• [Task requirements]: Wherever a line in the data below holds "label", copy that line.

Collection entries
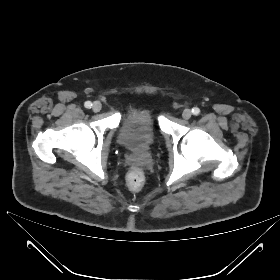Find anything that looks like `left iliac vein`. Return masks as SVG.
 I'll return each mask as SVG.
<instances>
[{"label": "left iliac vein", "mask_w": 280, "mask_h": 280, "mask_svg": "<svg viewBox=\"0 0 280 280\" xmlns=\"http://www.w3.org/2000/svg\"><path fill=\"white\" fill-rule=\"evenodd\" d=\"M191 116H192V112H191L190 109H185V110L182 112V117H183V119H185V120L190 119Z\"/></svg>", "instance_id": "4c4485c4"}]
</instances>
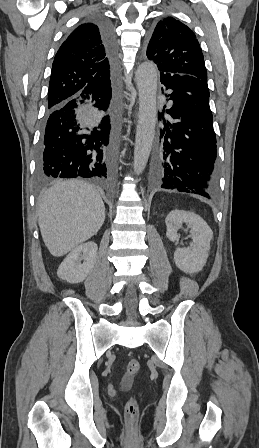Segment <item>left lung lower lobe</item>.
Masks as SVG:
<instances>
[{
  "label": "left lung lower lobe",
  "instance_id": "left-lung-lower-lobe-1",
  "mask_svg": "<svg viewBox=\"0 0 259 448\" xmlns=\"http://www.w3.org/2000/svg\"><path fill=\"white\" fill-rule=\"evenodd\" d=\"M160 75L162 90H168L166 100L172 102L165 112L174 121L159 115L164 121L160 138L165 141L153 164L152 183L210 198L217 190L219 168L207 82L186 74Z\"/></svg>",
  "mask_w": 259,
  "mask_h": 448
}]
</instances>
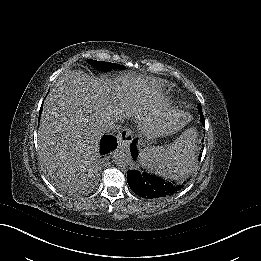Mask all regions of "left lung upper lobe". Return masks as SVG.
<instances>
[{
	"instance_id": "1",
	"label": "left lung upper lobe",
	"mask_w": 261,
	"mask_h": 261,
	"mask_svg": "<svg viewBox=\"0 0 261 261\" xmlns=\"http://www.w3.org/2000/svg\"><path fill=\"white\" fill-rule=\"evenodd\" d=\"M198 109H199L200 111H202V107H201V105L198 107Z\"/></svg>"
}]
</instances>
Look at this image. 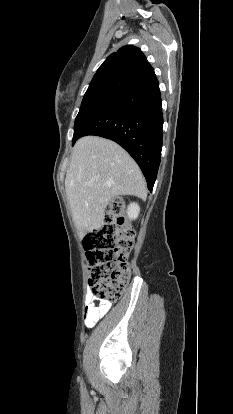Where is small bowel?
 <instances>
[{
	"label": "small bowel",
	"instance_id": "c3829d8e",
	"mask_svg": "<svg viewBox=\"0 0 233 414\" xmlns=\"http://www.w3.org/2000/svg\"><path fill=\"white\" fill-rule=\"evenodd\" d=\"M92 292L91 288L87 289ZM112 303L107 299H96L93 294H87L85 302L84 323L86 327H93L111 308Z\"/></svg>",
	"mask_w": 233,
	"mask_h": 414
}]
</instances>
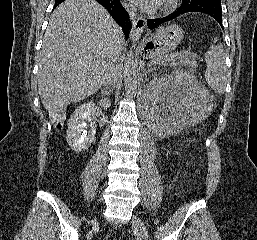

• [Your response]:
[{"label": "left iliac vein", "mask_w": 280, "mask_h": 280, "mask_svg": "<svg viewBox=\"0 0 280 280\" xmlns=\"http://www.w3.org/2000/svg\"><path fill=\"white\" fill-rule=\"evenodd\" d=\"M191 116H192V112H191L190 109H185V110L182 112V117H183V119H185V120L190 119Z\"/></svg>", "instance_id": "4c4485c4"}]
  "label": "left lung lower lobe",
	"label": "left lung upper lobe",
	"label": "small bowel",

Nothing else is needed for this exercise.